What is being asked: The word "Facultad" marks the lines to copy; find all of them in the entries below.

Given records:
▼

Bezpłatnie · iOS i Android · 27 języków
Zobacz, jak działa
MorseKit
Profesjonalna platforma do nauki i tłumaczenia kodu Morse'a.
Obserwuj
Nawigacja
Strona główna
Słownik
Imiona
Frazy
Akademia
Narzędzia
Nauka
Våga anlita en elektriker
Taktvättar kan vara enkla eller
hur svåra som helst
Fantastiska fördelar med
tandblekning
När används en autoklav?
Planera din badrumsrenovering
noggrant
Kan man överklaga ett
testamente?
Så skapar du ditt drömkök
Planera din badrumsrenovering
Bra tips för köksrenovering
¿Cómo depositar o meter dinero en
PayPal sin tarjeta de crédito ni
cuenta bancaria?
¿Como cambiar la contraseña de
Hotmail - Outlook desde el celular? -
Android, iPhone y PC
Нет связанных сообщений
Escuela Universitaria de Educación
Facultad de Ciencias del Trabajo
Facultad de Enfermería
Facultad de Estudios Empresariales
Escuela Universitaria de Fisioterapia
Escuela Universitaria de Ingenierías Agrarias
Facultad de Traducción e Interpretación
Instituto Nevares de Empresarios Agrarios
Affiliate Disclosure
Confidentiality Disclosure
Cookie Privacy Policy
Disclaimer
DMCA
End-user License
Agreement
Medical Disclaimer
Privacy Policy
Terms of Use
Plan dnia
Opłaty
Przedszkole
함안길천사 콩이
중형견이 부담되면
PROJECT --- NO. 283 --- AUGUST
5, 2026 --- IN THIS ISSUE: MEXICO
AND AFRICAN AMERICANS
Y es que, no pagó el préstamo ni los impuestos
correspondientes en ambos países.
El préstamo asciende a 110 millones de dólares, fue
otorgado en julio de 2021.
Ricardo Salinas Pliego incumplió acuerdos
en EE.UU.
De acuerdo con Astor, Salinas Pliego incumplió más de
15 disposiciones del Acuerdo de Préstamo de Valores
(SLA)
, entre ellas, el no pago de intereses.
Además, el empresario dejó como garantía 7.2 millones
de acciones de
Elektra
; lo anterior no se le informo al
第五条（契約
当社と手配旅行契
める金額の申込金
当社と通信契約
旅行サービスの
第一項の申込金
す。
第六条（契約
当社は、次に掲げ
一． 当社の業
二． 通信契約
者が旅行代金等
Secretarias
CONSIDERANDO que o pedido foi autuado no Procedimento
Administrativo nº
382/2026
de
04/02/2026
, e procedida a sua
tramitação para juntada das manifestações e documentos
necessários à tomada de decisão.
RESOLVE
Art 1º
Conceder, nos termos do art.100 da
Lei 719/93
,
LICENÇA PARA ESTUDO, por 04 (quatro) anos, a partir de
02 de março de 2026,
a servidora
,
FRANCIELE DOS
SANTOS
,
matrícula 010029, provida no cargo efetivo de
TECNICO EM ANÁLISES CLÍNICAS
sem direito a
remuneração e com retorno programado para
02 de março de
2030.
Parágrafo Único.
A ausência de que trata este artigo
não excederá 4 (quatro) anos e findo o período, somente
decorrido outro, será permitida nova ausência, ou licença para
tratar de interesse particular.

▲

Task response:
Facultad de Ciencias del Trabajo
Facultad de Enfermería
Facultad de Estudios Empresariales
Facultad de Traducción e Interpretación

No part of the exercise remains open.